COLD SPRING HARBOR, NY (GenomeWeb) – There is no one diseased gut microbiome state, according to Cornell University's Emily Davenport.
Researchers have been investigating differences between the gut microbiomes of healthy people and those who are sick to determine whether the gut microbiome enters a state of dysbiosis that contributes to disease.
In a talk at the Biology of Genomes meeting here Saturday, Davenport described how she and her colleagues developed gut microbiome co-occurrence networks for thousands of people, some of whom were healthy and some of whom had conditions like asthma. Through their analysis, though, they found no consistent community differences in the microbial networks of healthy and sick people that held across various diseases.
"There is no such thing as a healthy or disease state in the gut microbiome," Davenport said.
To examine the dysbiosis state, she and her colleagues amassed 16S rRNA data from some 2,500 people from the Twins UK cohort. They stratified the population by 53 disease states and 127 quantitative phenotypes, particularly immune-related ones such as cytokine levels and BMI.
Using a two-pronged approach, they examined whether the microbial community makeup of sick people's microbiomes differed from those of healthy people. As Davenport noted, investigators have speculated that a diseased microbiome might be highly connected, while a healthy one might be harder to perturb.
For each phenotype, Davenport and her colleagues used a combination of generalized and linear mixed models to determine which microbial taxa were more abundant in the gut microbiomes of people with various diseases, taking into account that their cohort was composed of twins. For each 180 or so phenotypes, they uncovered bacteria that were associated with each state.
At the same time, the researchers developed co-occurrence networks using the SPAR-CC software, both for people with and without disease as well as for people at different tail ends of the conditions. By merging the two, they compared these microbial networks of healthy and diseased states.
Davenport said that she and her colleagues expected to see that the microbiomes of unhealthy people had slightly more network connections than those of healthy people. In asthma, they did find this pattern, but when they looked across other diseases and phenotypes, they didn't always see the same pattern, suggesting that this was not necessarily a signature of health or of disease.
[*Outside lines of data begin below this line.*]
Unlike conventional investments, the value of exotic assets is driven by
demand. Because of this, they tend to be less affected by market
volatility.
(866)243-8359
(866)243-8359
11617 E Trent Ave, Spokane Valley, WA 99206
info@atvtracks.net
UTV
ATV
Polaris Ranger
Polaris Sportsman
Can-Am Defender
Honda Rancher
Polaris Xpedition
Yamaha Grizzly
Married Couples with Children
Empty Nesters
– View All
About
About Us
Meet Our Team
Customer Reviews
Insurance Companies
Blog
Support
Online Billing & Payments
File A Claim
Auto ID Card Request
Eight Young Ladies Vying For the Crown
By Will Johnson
"This trend does not necessarily hold across all phenotypes," Davenport added.
Likewise, they expected the network topology to differ between healthy and diseased microbiomes, as the diseased microbiome was expected to be less modular. While they did see that in asthma — the healthy microbiome had some 86 network edges to asthma's 48 — that trend, again, wasn't necessarily present among other diseases.
According to Davenport, there is no consistent pattern across disease states.
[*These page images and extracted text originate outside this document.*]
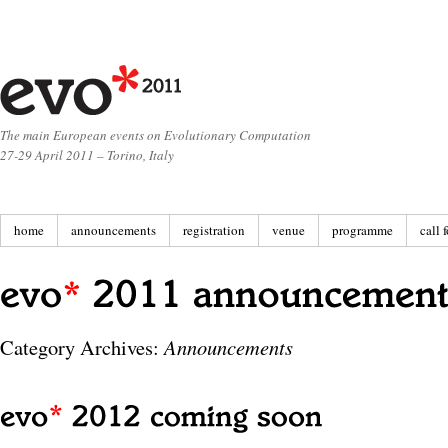
The main European events on Evolutionary Computation
27-29 April 2011 – Torino, Italy
home
announcements
registration
venue
programme
call 
Category Archives:
Announcements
However, she noted a number of caveats. Firstly, the data they used had been collected at one time point and thus only gave a snapshot of the microbiome. She noted that the subjects might not have been experiencing symptoms of the disease at that time and therefore the disease state might not have been reflected in their gut microbiome makeup.
Additionally, she noted that they focused on taxa common to both healthy and diseased states and that more rare species could have a role.
Davenport further suggested that taxonomy and host genetics — as gut microbe abundance appears to be partially heritable — might instead be the larger drivers of microbial co-occurrence rather than disease state.